Integrated care concept planning

Building a model for true integration

About the clients

Two Virginia organizations partnering to transform integrated care delivery:

Colonial Behavioral Health (CBH): A community service board offering outpatient mental health and addiction treatment, inpatient services, case management, and community access points. Served 3,500+ patients in 2024.

Southeastern Virginia Health Services (SEVHS): A federally qualified health center providing primary care, women’s health, behavioral health, and wraparound services. Served 19,000+ patients in 2024.

The challenge

Virginia faces a critical provider shortage: the Commonwealth has one primary care physician per 1,340 residents and one mental health provider per 380 people. About 1 in 7 Virginians report poor mental health for half the month or more, and adults reported their physical health was not good on 3.8 of the previous 30 days, just below the US average.

When CBH received 14 acres of land to build a new facility, they recognized an opportunity to address these issues through truly integrated care. They partnered with SEVHS to co-create a shared facility, but needed expert guidance to help them create genuine integration rather than simple co-location.

The goal

Develop a highly integrated outpatient primary care and behavioral health practice combining CBH’s behavioral health expertise with SEVHS’s primary care capabilities in one new facility.

The solution

PCDC was engaged to provide comprehensive facilitation and technical assistance across four strategic areas:

Planning and Assessment: Educational sessions and strength-based infrastructure assessments to establish a foundation for integration.

Care Model Development: Integrated care training, facility layout strategy, and workflow development that breaks down traditional silos.

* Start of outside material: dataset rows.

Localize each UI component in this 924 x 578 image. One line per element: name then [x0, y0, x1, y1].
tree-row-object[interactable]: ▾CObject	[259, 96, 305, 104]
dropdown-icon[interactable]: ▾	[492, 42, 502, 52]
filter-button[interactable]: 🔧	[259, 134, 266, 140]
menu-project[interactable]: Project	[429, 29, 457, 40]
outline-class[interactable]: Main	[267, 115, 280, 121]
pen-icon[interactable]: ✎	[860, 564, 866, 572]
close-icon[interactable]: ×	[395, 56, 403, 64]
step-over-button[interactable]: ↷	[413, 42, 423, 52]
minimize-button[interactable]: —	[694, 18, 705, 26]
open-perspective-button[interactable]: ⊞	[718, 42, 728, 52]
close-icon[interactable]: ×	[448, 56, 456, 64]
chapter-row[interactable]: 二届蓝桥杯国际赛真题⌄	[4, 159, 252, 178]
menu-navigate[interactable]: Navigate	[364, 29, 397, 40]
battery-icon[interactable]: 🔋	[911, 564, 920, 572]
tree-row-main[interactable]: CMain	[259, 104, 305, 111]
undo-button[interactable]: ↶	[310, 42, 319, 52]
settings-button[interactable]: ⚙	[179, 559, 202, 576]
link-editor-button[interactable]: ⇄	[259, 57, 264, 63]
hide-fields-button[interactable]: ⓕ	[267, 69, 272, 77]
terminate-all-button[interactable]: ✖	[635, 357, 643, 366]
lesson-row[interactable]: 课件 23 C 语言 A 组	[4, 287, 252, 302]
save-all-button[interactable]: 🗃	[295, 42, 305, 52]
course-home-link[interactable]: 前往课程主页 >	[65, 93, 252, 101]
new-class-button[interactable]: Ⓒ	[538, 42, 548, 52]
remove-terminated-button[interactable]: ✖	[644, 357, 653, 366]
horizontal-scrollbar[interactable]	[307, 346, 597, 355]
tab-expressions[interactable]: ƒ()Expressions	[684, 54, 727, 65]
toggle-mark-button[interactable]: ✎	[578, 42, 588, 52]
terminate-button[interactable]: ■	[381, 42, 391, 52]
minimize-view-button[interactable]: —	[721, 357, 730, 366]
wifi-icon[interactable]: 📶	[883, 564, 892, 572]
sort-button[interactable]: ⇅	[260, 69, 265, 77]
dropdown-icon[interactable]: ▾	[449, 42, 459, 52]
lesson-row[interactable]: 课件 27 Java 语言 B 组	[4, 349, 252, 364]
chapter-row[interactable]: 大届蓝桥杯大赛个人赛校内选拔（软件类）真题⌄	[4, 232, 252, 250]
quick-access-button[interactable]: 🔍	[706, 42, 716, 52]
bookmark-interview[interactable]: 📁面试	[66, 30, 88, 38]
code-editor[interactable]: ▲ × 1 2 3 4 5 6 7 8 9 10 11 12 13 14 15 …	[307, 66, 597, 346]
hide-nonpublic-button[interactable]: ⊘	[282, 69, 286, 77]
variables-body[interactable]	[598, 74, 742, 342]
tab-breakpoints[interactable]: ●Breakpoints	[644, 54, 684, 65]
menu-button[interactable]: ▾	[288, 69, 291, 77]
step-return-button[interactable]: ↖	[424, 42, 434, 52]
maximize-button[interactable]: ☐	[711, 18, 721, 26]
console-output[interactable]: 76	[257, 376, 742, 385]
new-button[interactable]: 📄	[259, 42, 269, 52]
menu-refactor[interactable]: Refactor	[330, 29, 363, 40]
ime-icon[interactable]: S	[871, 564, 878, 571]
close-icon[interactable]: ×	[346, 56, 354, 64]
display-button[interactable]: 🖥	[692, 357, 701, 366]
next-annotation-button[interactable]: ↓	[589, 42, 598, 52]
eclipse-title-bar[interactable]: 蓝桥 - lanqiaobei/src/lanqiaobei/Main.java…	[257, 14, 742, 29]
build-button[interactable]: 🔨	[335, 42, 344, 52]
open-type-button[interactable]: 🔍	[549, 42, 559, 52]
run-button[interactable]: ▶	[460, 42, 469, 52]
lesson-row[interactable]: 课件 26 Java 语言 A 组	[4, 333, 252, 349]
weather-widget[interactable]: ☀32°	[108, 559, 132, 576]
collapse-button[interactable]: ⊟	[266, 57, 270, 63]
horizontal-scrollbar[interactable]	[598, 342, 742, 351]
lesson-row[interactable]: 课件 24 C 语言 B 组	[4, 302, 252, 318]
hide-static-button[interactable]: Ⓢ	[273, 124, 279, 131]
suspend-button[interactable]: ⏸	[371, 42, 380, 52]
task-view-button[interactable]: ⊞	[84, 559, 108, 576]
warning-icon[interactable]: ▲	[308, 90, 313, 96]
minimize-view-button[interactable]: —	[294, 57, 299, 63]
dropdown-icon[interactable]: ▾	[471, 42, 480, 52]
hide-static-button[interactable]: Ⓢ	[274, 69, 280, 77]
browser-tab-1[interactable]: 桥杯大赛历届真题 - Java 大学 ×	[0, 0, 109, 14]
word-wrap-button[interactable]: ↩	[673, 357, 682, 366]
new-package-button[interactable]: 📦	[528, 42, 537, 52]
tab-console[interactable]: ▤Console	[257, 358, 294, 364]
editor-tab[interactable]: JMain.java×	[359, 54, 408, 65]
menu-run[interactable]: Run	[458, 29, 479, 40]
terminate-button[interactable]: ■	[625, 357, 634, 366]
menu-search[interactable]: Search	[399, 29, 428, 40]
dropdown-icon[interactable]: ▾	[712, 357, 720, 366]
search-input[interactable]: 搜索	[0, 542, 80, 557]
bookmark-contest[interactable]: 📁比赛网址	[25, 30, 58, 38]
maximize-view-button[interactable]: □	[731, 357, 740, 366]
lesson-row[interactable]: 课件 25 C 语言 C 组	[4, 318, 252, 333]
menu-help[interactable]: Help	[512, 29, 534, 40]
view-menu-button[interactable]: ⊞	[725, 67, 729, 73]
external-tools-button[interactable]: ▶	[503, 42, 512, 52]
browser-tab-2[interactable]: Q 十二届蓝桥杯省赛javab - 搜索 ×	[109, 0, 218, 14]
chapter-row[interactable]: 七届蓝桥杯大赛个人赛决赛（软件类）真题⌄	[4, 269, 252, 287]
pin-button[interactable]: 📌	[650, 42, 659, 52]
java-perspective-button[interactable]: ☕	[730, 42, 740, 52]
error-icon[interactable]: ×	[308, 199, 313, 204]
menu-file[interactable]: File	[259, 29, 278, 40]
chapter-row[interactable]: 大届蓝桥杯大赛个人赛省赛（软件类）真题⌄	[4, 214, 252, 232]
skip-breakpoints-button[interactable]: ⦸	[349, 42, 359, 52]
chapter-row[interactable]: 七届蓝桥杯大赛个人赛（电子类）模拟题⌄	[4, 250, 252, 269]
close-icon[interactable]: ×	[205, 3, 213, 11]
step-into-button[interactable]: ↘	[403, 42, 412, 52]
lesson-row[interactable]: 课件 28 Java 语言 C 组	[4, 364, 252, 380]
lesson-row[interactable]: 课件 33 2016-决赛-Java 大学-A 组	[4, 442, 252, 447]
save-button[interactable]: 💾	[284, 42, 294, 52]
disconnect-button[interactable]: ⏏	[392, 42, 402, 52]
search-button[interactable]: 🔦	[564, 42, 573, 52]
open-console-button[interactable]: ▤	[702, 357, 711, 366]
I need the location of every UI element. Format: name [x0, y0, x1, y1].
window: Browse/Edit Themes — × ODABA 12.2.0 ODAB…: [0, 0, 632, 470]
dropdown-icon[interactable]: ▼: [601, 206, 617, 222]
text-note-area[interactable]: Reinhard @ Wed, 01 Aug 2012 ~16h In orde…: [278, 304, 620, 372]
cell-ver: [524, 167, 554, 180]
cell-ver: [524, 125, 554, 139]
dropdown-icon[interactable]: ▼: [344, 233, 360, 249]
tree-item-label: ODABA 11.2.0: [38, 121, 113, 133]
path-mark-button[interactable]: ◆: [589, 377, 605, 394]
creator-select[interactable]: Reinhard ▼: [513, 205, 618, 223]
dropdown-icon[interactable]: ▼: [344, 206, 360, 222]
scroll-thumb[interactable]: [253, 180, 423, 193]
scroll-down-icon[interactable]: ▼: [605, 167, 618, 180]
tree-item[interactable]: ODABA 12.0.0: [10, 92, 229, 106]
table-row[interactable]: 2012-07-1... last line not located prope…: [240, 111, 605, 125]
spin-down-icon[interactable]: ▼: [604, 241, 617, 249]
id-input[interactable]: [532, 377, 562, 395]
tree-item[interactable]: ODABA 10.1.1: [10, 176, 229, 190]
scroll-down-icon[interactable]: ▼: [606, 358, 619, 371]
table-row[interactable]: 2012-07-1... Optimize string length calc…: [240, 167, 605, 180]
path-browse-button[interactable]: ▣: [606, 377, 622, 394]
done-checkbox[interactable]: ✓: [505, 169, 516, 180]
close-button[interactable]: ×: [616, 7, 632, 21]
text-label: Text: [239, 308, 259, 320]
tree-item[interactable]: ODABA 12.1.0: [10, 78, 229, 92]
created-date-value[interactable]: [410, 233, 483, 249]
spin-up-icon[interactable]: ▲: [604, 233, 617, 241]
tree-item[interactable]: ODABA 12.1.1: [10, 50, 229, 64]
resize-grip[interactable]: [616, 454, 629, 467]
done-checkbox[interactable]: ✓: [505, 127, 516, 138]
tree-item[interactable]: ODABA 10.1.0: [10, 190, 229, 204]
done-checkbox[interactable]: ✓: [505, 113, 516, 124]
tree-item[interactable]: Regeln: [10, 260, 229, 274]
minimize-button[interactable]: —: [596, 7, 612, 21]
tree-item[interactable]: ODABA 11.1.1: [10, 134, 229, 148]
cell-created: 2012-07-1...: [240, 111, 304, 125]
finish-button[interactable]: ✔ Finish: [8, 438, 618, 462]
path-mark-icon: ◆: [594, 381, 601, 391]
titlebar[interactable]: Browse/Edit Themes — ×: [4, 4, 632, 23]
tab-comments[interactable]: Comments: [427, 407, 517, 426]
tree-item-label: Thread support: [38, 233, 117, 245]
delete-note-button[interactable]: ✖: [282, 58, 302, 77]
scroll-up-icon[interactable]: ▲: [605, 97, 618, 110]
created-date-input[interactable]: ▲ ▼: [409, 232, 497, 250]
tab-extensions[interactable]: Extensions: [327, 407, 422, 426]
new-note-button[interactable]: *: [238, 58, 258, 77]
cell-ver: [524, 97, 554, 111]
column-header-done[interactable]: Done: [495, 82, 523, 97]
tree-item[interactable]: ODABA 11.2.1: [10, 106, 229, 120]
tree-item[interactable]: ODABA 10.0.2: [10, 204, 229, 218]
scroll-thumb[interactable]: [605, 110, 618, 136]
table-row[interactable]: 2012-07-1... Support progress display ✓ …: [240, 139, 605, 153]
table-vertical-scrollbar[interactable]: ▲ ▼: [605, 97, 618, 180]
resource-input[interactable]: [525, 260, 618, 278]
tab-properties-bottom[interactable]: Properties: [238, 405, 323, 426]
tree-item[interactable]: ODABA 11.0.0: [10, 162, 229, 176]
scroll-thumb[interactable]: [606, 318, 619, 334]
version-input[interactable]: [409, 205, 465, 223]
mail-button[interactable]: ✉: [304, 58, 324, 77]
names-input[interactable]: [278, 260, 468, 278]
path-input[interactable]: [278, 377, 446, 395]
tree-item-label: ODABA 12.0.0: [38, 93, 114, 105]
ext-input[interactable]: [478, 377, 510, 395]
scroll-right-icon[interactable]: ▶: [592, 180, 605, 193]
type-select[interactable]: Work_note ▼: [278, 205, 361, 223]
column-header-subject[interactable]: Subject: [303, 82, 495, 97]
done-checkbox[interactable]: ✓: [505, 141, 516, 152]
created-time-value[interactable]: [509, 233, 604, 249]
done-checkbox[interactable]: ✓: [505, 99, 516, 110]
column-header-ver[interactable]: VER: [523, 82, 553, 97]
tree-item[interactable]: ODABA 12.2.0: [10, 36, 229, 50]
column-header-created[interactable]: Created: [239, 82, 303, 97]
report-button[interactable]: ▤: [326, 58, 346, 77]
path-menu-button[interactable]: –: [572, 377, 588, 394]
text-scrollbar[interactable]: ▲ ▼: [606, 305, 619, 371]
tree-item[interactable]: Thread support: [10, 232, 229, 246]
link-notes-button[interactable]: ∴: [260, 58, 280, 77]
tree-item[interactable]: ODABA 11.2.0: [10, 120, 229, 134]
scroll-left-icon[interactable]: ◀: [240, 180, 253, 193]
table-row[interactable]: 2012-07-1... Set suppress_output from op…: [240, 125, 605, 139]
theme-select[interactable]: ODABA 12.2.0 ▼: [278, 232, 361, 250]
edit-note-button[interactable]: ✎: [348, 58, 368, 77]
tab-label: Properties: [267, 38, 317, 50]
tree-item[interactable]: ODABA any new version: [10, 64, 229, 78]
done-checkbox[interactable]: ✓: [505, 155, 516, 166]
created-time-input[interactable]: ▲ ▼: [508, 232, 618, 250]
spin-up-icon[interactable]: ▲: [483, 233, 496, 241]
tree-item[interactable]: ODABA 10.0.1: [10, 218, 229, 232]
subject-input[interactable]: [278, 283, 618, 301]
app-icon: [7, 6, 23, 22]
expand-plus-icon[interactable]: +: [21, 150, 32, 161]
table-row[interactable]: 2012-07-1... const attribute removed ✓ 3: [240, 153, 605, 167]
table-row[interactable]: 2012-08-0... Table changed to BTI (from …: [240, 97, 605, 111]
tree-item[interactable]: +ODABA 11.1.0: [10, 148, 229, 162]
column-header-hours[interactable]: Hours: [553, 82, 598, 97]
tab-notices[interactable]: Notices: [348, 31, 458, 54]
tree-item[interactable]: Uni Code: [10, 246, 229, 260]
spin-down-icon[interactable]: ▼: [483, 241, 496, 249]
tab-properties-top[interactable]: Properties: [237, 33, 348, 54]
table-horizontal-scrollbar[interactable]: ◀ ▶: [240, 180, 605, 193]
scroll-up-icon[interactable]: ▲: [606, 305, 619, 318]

Business Operations: Financial sustainability analysis and quality improvement skill building to ensure long-term viability.

Implementation Support: Program piloting to test and refine the model before full-scale launch.

Results

From a sample of 45 participating staff:

  • 89% reported increased knowledge about integrated care delivery
  • 84% were very likely to implement learnings in their work
  • 64% reported skills improvement in their practice

Beyond training metrics, PCDC:

  • Provided best practices and recommendations for integrated care floors to guide the design team
  • Supported joint planning to ideate, develop, implement, and refine care delivery models that link the physical, behavioral, and social needs of the community

The power of capacity building

The training and technical assistance they received from PCDC led to a dramatic shift in how the two organizations’ teams thought about their collaboration. For example, the separate waiting rooms they initially envisioned represented their mental model: two organizations sharing space. The shared waiting room they ultimately designed represents integration: one team serving everyone.

“PCDC is always keeping everyone’s eye on the prize, bringing us back to the strategic level,” says Kyra Cook, Director of Special Projects at Colonial Behavioral Health. “They’re thinking big picture, helping us get beyond our scrappy non-profit mentality to make a braided, integrated process so we have a culturally and financially sustainable model.”